* **Exercise instructions**:
Copy all of the data below without altering a single line.

(Saved entries)
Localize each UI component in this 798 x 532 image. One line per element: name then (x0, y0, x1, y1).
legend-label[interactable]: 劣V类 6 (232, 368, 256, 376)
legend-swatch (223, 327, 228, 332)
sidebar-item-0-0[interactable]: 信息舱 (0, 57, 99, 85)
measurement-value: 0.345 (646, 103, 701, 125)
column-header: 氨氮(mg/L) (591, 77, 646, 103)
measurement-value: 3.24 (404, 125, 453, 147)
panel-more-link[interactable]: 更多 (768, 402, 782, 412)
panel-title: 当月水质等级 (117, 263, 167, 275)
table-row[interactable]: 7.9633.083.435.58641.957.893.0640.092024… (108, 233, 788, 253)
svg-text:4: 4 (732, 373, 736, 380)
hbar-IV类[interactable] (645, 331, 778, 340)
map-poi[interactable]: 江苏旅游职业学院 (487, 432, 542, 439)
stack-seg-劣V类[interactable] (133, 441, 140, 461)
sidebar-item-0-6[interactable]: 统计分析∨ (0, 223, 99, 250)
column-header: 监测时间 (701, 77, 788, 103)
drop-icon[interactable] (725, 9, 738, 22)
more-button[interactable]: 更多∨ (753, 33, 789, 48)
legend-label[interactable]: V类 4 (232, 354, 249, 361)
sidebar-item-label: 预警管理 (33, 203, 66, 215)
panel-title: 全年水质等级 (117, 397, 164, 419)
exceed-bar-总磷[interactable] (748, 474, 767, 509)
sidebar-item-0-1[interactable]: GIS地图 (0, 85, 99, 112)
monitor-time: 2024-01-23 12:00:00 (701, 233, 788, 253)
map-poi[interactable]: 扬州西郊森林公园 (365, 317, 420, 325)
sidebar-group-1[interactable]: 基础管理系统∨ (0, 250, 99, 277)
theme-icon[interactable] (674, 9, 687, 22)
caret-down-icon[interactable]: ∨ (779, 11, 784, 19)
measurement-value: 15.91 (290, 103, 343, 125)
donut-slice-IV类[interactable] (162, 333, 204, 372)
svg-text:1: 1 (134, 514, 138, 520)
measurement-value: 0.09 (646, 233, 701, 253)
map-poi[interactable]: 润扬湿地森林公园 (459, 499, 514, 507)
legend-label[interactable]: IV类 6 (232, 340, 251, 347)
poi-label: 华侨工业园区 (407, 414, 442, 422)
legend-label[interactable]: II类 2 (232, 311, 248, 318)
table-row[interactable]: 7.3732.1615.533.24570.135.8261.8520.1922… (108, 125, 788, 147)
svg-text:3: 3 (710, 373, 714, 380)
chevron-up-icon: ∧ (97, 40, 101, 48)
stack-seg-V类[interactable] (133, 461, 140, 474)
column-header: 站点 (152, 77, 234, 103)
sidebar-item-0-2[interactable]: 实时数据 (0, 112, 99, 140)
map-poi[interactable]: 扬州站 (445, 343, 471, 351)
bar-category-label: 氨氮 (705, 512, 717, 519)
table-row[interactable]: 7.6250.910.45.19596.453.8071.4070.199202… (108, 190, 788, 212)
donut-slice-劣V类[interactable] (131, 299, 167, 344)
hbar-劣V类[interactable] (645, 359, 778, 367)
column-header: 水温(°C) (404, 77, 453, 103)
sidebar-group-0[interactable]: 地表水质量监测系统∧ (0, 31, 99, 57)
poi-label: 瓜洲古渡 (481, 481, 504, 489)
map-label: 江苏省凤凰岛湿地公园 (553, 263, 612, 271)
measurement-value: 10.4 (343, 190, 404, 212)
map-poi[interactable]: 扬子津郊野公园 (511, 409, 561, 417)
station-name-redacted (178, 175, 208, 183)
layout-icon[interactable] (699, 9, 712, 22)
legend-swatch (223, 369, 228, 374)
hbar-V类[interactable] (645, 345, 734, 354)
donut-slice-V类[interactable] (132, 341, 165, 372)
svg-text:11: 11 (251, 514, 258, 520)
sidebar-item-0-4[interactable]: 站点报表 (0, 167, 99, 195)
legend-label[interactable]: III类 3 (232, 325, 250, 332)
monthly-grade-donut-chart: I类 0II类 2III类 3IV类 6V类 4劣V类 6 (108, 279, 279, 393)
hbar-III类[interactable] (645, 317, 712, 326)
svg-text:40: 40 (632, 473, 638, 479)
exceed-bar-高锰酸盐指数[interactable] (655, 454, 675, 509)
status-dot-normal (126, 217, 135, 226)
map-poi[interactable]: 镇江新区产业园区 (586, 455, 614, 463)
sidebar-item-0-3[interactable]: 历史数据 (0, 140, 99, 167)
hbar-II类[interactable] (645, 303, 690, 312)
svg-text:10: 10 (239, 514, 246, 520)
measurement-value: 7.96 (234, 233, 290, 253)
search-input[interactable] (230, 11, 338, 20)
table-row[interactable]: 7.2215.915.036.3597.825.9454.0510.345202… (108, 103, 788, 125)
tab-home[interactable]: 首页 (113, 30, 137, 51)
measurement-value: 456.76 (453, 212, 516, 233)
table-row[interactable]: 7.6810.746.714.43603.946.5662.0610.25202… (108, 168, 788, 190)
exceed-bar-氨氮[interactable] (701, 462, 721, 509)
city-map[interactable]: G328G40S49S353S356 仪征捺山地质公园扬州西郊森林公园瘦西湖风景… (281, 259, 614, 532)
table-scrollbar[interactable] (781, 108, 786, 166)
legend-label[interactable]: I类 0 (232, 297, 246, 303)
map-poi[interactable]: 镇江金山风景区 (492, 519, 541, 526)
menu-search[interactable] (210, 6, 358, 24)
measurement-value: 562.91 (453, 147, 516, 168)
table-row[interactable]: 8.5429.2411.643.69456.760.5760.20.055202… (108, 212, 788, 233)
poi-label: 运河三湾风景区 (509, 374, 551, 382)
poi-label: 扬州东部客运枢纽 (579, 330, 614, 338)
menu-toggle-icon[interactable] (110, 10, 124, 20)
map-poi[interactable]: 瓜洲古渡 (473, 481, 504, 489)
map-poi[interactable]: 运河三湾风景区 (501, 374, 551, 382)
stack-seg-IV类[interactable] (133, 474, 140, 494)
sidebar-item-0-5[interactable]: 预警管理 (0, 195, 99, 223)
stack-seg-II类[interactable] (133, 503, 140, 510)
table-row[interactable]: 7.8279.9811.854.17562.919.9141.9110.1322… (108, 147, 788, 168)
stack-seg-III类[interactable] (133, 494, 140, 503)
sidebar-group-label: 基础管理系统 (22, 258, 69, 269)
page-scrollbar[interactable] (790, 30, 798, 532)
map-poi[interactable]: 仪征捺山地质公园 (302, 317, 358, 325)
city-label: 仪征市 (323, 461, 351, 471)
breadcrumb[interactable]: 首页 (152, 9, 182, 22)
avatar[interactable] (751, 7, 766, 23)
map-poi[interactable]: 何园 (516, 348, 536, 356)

* **Response for this exercise**:
Localize each UI component in this 798 x 532 image. One line per element: name then (x0, y0, x1, y1).
legend-label[interactable]: 劣V类 6 (232, 368, 256, 376)
legend-swatch (223, 327, 228, 332)
sidebar-item-0-0[interactable]: 信息舱 (0, 57, 99, 85)
measurement-value: 0.345 (646, 103, 701, 125)
column-header: 氨氮(mg/L) (591, 77, 646, 103)
measurement-value: 3.24 (404, 125, 453, 147)
panel-more-link[interactable]: 更多 (768, 402, 782, 412)
panel-title: 当月水质等级 (117, 263, 167, 275)
table-row[interactable]: 7.9633.083.435.58641.957.893.0640.092024… (108, 233, 788, 253)
svg-text:4: 4 (732, 373, 736, 380)
hbar-IV类[interactable] (645, 331, 778, 340)
map-poi[interactable]: 江苏旅游职业学院 (487, 432, 542, 439)
stack-seg-劣V类[interactable] (133, 441, 140, 461)
sidebar-item-0-6[interactable]: 统计分析∨ (0, 223, 99, 250)
column-header: 监测时间 (701, 77, 788, 103)
drop-icon[interactable] (725, 9, 738, 22)
more-button[interactable]: 更多∨ (753, 33, 789, 48)
legend-label[interactable]: V类 4 (232, 354, 249, 361)
sidebar-item-label: 预警管理 (33, 203, 66, 215)
panel-title: 全年水质等级 (117, 397, 164, 419)
exceed-bar-总磷[interactable] (748, 474, 767, 509)
sidebar-item-0-1[interactable]: GIS地图 (0, 85, 99, 112)
monitor-time: 2024-01-23 12:00:00 (701, 233, 788, 253)
map-poi[interactable]: 扬州西郊森林公园 (365, 317, 420, 325)
sidebar-group-1[interactable]: 基础管理系统∨ (0, 250, 99, 277)
theme-icon[interactable] (674, 9, 687, 22)
caret-down-icon[interactable]: ∨ (779, 11, 784, 19)
measurement-value: 15.91 (290, 103, 343, 125)
donut-slice-IV类[interactable] (162, 333, 204, 372)
svg-text:1: 1 (134, 514, 138, 520)
measurement-value: 0.09 (646, 233, 701, 253)
map-poi[interactable]: 润扬湿地森林公园 (459, 499, 514, 507)
legend-label[interactable]: IV类 6 (232, 340, 251, 347)
poi-label: 华侨工业园区 (407, 414, 442, 422)
legend-label[interactable]: II类 2 (232, 311, 248, 318)
table-row[interactable]: 7.3732.1615.533.24570.135.8261.8520.1922… (108, 125, 788, 147)
svg-text:3: 3 (710, 373, 714, 380)
chevron-up-icon: ∧ (97, 40, 101, 48)
stack-seg-V类[interactable] (133, 461, 140, 474)
column-header: 站点 (152, 77, 234, 103)
sidebar-item-0-2[interactable]: 实时数据 (0, 112, 99, 140)
map-poi[interactable]: 扬州站 (445, 343, 471, 351)
bar-category-label: 氨氮 (705, 512, 717, 519)
table-row[interactable]: 7.6250.910.45.19596.453.8071.4070.199202… (108, 190, 788, 212)
donut-slice-劣V类[interactable] (131, 299, 167, 344)
hbar-劣V类[interactable] (645, 359, 778, 367)
column-header: 水温(°C) (404, 77, 453, 103)
sidebar-group-0[interactable]: 地表水质量监测系统∧ (0, 31, 99, 57)
poi-label: 瓜洲古渡 (481, 481, 504, 489)
map-label: 江苏省凤凰岛湿地公园 (553, 263, 612, 271)
measurement-value: 10.4 (343, 190, 404, 212)
map-poi[interactable]: 扬子津郊野公园 (511, 409, 561, 417)
station-name-redacted (178, 175, 208, 183)
layout-icon[interactable] (699, 9, 712, 22)
legend-swatch (223, 369, 228, 374)
hbar-V类[interactable] (645, 345, 734, 354)
donut-slice-V类[interactable] (132, 341, 165, 372)
svg-text:11: 11 (251, 514, 258, 520)
sidebar-item-0-4[interactable]: 站点报表 (0, 167, 99, 195)
legend-label[interactable]: III类 3 (232, 325, 250, 332)
monthly-grade-donut-chart: I类 0II类 2III类 3IV类 6V类 4劣V类 6 (108, 279, 279, 393)
hbar-III类[interactable] (645, 317, 712, 326)
svg-text:40: 40 (632, 473, 638, 479)
exceed-bar-高锰酸盐指数[interactable] (655, 454, 675, 509)
status-dot-normal (126, 217, 135, 226)
map-poi[interactable]: 镇江新区产业园区 (586, 455, 614, 463)
sidebar-item-0-3[interactable]: 历史数据 (0, 140, 99, 167)
hbar-II类[interactable] (645, 303, 690, 312)
svg-text:10: 10 (239, 514, 246, 520)
measurement-value: 7.96 (234, 233, 290, 253)
search-input[interactable] (230, 11, 338, 20)
table-row[interactable]: 7.2215.915.036.3597.825.9454.0510.345202… (108, 103, 788, 125)
tab-home[interactable]: 首页 (113, 30, 137, 51)
measurement-value: 456.76 (453, 212, 516, 233)
table-row[interactable]: 7.6810.746.714.43603.946.5662.0610.25202… (108, 168, 788, 190)
exceed-bar-氨氮[interactable] (701, 462, 721, 509)
city-map[interactable]: G328G40S49S353S356 仪征捺山地质公园扬州西郊森林公园瘦西湖风景… (281, 259, 614, 532)
table-scrollbar[interactable] (781, 108, 786, 166)
legend-label[interactable]: I类 0 (232, 297, 246, 303)
map-poi[interactable]: 镇江金山风景区 (492, 519, 541, 526)
menu-search[interactable] (210, 6, 358, 24)
measurement-value: 562.91 (453, 147, 516, 168)
table-row[interactable]: 8.5429.2411.643.69456.760.5760.20.055202… (108, 212, 788, 233)
poi-label: 运河三湾风景区 (509, 374, 551, 382)
poi-label: 扬州东部客运枢纽 (579, 330, 614, 338)
menu-toggle-icon[interactable] (110, 10, 124, 20)
map-poi[interactable]: 瓜洲古渡 (473, 481, 504, 489)
map-poi[interactable]: 运河三湾风景区 (501, 374, 551, 382)
stack-seg-IV类[interactable] (133, 474, 140, 494)
sidebar-item-0-5[interactable]: 预警管理 (0, 195, 99, 223)
stack-seg-II类[interactable] (133, 503, 140, 510)
table-row[interactable]: 7.8279.9811.854.17562.919.9141.9110.1322… (108, 147, 788, 168)
stack-seg-III类[interactable] (133, 494, 140, 503)
sidebar-group-label: 基础管理系统 (22, 258, 69, 269)
page-scrollbar[interactable] (790, 30, 798, 532)
map-poi[interactable]: 仪征捺山地质公园 (302, 317, 358, 325)
city-label: 仪征市 (323, 461, 351, 471)
breadcrumb[interactable]: 首页 (152, 9, 182, 22)
avatar[interactable] (751, 7, 766, 23)
map-poi[interactable]: 何园 (516, 348, 536, 356)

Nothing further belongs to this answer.